Thursday, December 20, 2012

Thoughts on That Hideous Strength

I've given up on writing a proper review, since I think I'd need to read the book several more times before I could put down my thoughts coherently. There's a lot going on in this book. So here's some thoughts on various elements in the book.

I found a lot of reviews criticize Lewis for his views on women as presented in That Hideous Strength. I, on the other hand, thought his ideas were spot on. Lewis seems to understand the feminine in a way that most male writers don't. So not only does he write some really great female characters, he presents some really great ideas from the female perspective. For example, Lewis argues that women can appreciate female beauty just as well as men, while men don't seem to appreciate masculine good looks in the same way. That certainly explains why I can list any number of beautiful female celebrities, but can't come up with a single comparable actor. (Well, there's Jimmy Stewart, but he's a bit old for me.) Lewis also has gender relations figured out to an extent I've not really seen before. When Jane, one of the characters, explains to Ransom (the hero of the trilogy) that she no longer loves her husband, Ransom explains that's because Jane does not try to obey her husband. A good marriage is made to be built on a certain type of foundation, and Jane and her husband's attempt to have a "modern" marriage built on emotion and not much else, is doomed to failure. Without sacrifice, without surrender (from both, not just Jane), it's not going to work.

At several points Lewis addresses the use of birth control. These are great passages, because Lewis explores the problems that occur when we separate fertility from sexuality. Personally, I believe that birth control is fundamentally wrong because it puts man in the place of God. Besides, if we really believe that children are a gift from God, why do we tell Him not to send us more of them? I don't see anyone asking for less money, health, or wisdom. (For the record, I'm not advocating that all married women should be more or less continually pregnant for all of their childbearing years. I believe that God opens and closes the womb, and that no one will end up with one or two or five or ten or twenty children unless it is His will.)

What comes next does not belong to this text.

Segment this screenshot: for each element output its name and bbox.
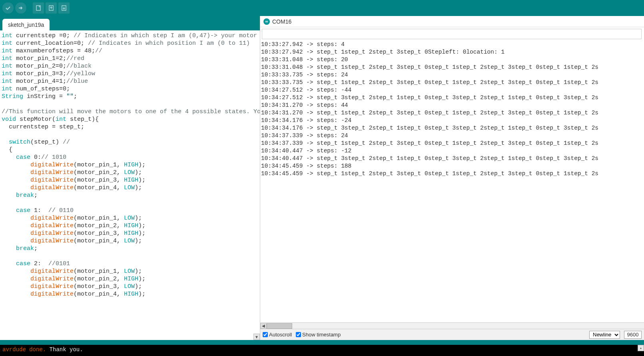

Finally, I love the idea of St. Anne's on the Hill. It's long been a dream of mine to turn my home (when I get one) into a sort of St. Anne's/Last Homely House where people can find rest and peace and whatever they're looking for, whether "food or sleep, or story-telling or singing, or just sitting and thinking, or a pleasant mixture of them all. Merely to be there was a cure for weariness, fear, and sadness." (Tolkien, The Fellowship of the Ring), or, as M. F. K. Fisher said, "... but I still think that one of the pleasantest of all emotions is to know that I, I with my brain and my hands, have nourished my beloved few, that I have concocted a stew or a story, a rarity or a plain dish, to sustain them truly against the hungers of the world." Essentially, I want to feed people, in every sense of the word. I don't know if I'll ever be able to pull it off, as I'm not the most hospitable person, since I prefer to be alone, and I'd really need a big house to do anything useful, and I'm firmly an apartment-dweller unless I ever get married, which may or may not ever happen.